The cloud computing evolution is well entrenched, and has made significant changes to how organizations share, sync, edit, create and collaborate-on content. However, this computing revolution is a double-edged sword. There are benefits—increased...


Phishing Attacks
Employees routinely catch up on email and work on evenings and weekends, and when they do, they typically use personal devices. Realizing that most of these devices lack AV software and that most email and Web traffic accessed remotely bypasses avoids inspection by firewalls and gateways, attackers are now designing phishing attacks and other email exploits to be triggered during non-business hours.

The attacks are working.
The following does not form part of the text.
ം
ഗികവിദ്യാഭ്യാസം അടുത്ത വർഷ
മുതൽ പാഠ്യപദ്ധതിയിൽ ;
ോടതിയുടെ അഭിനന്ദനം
Malware that would have been caught by network defenses in the office on Monday afternoon is able to install itself on the mobile device of an employee working remotely on Friday night. Once installed, keyloggers and other malware can feed attackers valuable information for launching more damaging attacks against file servers, email servers, and other internal assets.

Lost Devices
On average, a cell phone is lost in the U.S. every 3.5 seconds. Even if a lost smartphone, laptop or tablet does not contain confidential data, it still might include apps or cached credentials that make it easier for criminals to infiltrate an enterprise network. As workers begin carrying more devices, the likelihood of losing devices only increases.

Risky File Sharing
A device without data is of limited use. To ensure all their devices have the files they need, employees often try out one or more file-sharing services, including free but risky file-sharing services that run on public clouds. Unfortunately, these services, though popular, are usually not secure enough to be trusted with enterprise data. For example, the popular service Dropbox accidentally disabled all password protection on all its customers’ accounts for four hours last year. IBM went so far as to ban the service for employees entirely, as the company was concerned about data leakage and the risks associated with company information being readily available to hackers.
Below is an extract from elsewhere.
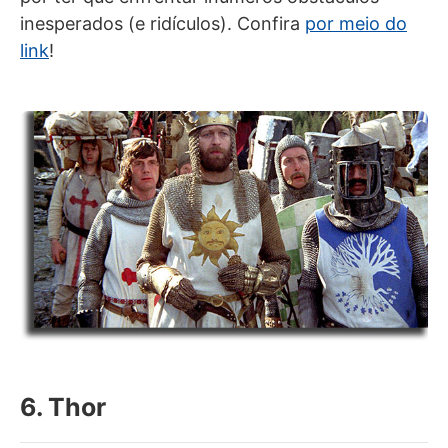
inesperados (e ridículos). Confira
por meio do
link
!
6. Thor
In addition, many public cloud file-sharing services also pose legal risks to a company’s claim to own and control its data. For example, the terms of use for Google Drive, Google’s free file-sharing service, begins by stating that users retain the intellectual copyright for the ideas in the content they store. But the terms of service go on to say that by using the service, customers grant Google and its partners the right to reproduce and modify any uploaded data in order to operate, promote, or improve Google services.

Having originally been designed for consumers, these services usually lack the centralized control and monitoring features that government agencies need for security and compliance.

Best Practices for Protecting Enterprise Data on Mobile Devices
Fortunately, new security solutions are available to help organizations protect their mobile content and networks. To make the most of these solutions, it’s important for security teams to focus their attention on just what it is they are securing. Ultimately, what is more important for enterprise security: protecting an ever-changing collection of mobile devices, or protecting enterprise data itself, regardless of the device?

In order to reduce risk within government agencies, here are six best practices for protecting confidential in an era of information sharing, syncing and collaborating:

Increase Trust and Control with Private Clouds: Private cloud solutions—cloud services that enterprises run in internal data centers—can provide the scalability and cost-effectiveness of cloud computing without the security and availability risks of public clouds.

Whenever possible, organizations should deploy their software solutions on private clouds, giving their own IT organizations complete control over the location and availability of data.

All agencies have sensitive business information that they want to keep private – whether its customer data, budget plans, or HR’s personnel files. Using a private cloud to host this sensitive information provides a much higher level of control and security over this organizational information. Private cloud solutions enable IT departments to restrict access to certain files based on an employee’s role, track documents as they are shared with internal and external recipients, and can wipe a device of all information if it is exposed to a security risk such as loss or hacking.